Whether you should put off retirement to continue contributing is your choice. Just be sure to plan your retirement date ahead of time so you can stop making contributions 6 months prior to going on Medicare. Remember, you can still use the funds to pay for qualified medical expenses, so it will make a great addition to any coverage you pick up.
I’m planning to draw Social Security at 62, but I will still have a high deductible health insurance plan until I am 65. According to the video, and the above text, it sounds like I can’t contribute to my HSA while I’m drawing Social Security even if I’m not covered by Medicare. Is this correct?
The above text mentions that you should stop contributing at least 6 months before you retire or apply for Social Security benefits, because once you apply for Social Security benefits, your Part A of Medicare will automatically begin 6 months before your 65th birthday.
Since you are drawing benefits earlier (at age 62) and you will have a High Deductible Health Plan (not Medicare), you will not be penalized for contributing at this time. To avoid penalties in the future you should stop contributing to your HSA 6 months prior to starting Medicare.
Thank you for your question!
Thank you for your response.
You say once I apply for Social Security benefits (at age 62), Part A will automatically begin 6 months before my 65th birthday, and that I should stop contributing to my HSA 6 months prior to starting Medicare. Does that mean that I should actually stop contributing 12 months before my 65th birthday?
It is the same 6 month window I am referring to in either case.

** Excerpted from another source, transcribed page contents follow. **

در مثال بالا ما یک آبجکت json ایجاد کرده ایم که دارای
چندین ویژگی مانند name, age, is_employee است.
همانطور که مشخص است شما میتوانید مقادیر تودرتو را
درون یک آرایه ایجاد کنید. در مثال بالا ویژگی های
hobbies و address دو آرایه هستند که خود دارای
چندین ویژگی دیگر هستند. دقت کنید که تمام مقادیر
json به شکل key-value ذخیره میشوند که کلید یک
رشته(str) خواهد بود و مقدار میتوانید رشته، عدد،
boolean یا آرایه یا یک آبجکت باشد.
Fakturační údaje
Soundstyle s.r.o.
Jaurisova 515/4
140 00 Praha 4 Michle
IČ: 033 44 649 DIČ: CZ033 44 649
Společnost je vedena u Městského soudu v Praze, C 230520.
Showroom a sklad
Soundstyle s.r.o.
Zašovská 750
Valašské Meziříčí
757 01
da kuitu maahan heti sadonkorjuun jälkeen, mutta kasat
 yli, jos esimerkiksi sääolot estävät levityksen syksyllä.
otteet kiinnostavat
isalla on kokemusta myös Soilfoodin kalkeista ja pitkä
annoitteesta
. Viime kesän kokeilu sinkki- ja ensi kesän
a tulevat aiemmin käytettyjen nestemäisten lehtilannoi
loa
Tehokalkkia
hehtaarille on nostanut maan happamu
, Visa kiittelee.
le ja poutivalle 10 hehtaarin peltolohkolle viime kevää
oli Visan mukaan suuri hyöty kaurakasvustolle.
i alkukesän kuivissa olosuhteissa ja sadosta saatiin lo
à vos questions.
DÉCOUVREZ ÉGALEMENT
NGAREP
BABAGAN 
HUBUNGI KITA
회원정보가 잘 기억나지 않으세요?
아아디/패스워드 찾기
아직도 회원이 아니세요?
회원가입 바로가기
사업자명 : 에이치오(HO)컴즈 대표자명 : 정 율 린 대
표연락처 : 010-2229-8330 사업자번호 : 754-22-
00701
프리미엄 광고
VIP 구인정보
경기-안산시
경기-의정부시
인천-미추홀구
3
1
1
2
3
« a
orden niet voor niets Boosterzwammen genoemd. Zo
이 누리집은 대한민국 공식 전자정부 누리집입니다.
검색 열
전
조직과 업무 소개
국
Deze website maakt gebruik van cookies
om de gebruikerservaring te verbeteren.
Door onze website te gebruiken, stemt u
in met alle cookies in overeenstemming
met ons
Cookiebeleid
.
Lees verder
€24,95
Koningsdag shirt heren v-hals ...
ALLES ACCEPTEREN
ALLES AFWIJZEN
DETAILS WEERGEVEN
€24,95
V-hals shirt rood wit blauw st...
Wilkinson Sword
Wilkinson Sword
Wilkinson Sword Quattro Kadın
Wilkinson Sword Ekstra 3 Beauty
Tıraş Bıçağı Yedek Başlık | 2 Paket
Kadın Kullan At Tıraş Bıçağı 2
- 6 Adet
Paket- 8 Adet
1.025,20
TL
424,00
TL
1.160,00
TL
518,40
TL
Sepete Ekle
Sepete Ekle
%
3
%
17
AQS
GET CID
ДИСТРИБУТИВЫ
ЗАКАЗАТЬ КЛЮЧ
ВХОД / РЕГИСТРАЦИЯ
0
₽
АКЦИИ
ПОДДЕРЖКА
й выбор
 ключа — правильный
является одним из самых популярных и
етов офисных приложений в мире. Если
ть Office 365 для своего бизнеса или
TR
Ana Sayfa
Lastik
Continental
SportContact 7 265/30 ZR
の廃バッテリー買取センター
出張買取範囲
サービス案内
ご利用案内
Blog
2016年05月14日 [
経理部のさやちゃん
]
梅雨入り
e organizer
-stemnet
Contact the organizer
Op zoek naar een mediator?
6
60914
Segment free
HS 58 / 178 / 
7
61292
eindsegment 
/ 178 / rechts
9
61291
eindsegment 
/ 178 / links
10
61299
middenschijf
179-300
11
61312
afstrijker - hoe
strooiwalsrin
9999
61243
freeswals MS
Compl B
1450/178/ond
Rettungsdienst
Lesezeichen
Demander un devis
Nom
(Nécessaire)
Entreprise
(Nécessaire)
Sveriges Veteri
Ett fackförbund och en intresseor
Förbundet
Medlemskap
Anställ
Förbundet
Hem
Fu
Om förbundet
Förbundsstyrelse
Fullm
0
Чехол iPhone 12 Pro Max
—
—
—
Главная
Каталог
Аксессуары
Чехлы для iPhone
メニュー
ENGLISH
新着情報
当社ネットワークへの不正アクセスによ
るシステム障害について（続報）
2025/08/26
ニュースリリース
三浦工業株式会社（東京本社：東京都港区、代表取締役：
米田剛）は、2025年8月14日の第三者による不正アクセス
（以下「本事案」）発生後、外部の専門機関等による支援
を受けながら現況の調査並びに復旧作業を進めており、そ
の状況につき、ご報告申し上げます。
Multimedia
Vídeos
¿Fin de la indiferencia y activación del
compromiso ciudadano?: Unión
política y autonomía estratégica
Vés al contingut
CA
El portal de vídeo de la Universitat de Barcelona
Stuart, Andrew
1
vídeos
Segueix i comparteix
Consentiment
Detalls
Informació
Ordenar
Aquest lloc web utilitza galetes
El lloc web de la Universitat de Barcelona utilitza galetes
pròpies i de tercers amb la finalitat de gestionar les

The takeaway is that you cannot have Medicare AND contribute to your HSA at the same time, otherwise you will face a penalty. Since you are already drawing benefits, the SSA will automatically sign you up for Part A 6 months prior to your 65th birthday, at which time you should stop contributing to your HSA.
I hope that makes sense!
Yes, it does.
So I can no longer contribute to a HSA after retirement, only withdrawals?
Once you have Medicare, you are not eligible to make contributions to your HSA. If your Medicare coverage overlaps when you or your employer made contributions, you will have to pay a tax penalty. You may still withdraw from your HSA to pay for covered expenses once you retire.